Sr. Presidente, Sr.as e Srs. Deputados: Será uma declaração política breve, porque, como bem se lembram as Sr.as Deputadas e os Srs. Deputados, na semana passada ou, pelo menos, no último período de declarações políticas, Os Verdes apresentaram aqui uma declaração política sobre a matéria de Almaraz.

Sucede que, face ao desenrolar dos acontecimentos, Os Verdes entendem que hoje a Assembleia da República não deve ficar silenciada sobre o que está a acontecer e deve acompanhar pormenorizadamente a questão.

Certo é que, como bem se recordam, Sr.as e Srs. Deputados, face à possibilidade de construção de um aterro para resíduos nucleares anunciada pelo Governo espanhol para servir a central nuclear de Almaraz, o Governo português não foi tido nem achado na matéria. E, face aos impactos transfronteiriços óbvios de uma obra dessa natureza, localizada a escassos quilómetros da fronteira portuguesa, e também à forma como a central nuclear de Almaraz se serve do rio Tejo para o seu funcionamento, seria impensável pensar num projeto desta natureza sem que o Governo português também fosse envolvido na decisão deste projeto.

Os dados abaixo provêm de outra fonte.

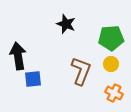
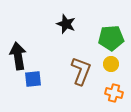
orange cross: rotated 12 degrees counterclockwise
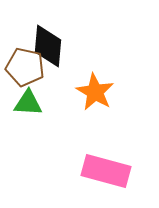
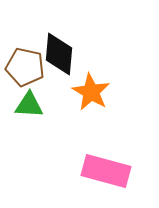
black diamond: moved 11 px right, 8 px down
orange star: moved 4 px left
green triangle: moved 1 px right, 2 px down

Como foi também do conhecimento público, o Sr. Ministro do Ambiente, tendo a possibilidade de reunir com a sua homóloga espanhola justamente no dia de hoje, pôs a hipótese de não ir a essa reunião, uma vez que a construção desse armazém estaria já decidida.
Gostaria de dizer aqui que Os Verdes fizeram pressão junto do Governo, designadamente numa reunião com o Sr. Ministro do Ambiente, para que estivesse presente na referida reunião. Considerávamos importante que o Governo português, face a face, cara a cara com o Governo espanhol pudesse dizer, lealmente, aquilo que entende sobre todo este processo.

A reunião, entretanto, ocorreu e do que se sabe, não dos pormenores mas daquilo que veio a público, o resultado dessa reunião é o de que não houve, de facto, entendimento entre o Governo português e o Governo espanhol. Aquilo que está claro é que o Governo espanhol entende que está decidida, desde dezembro do ano passado, a construção do armazém, e há licenciamento para o efeito.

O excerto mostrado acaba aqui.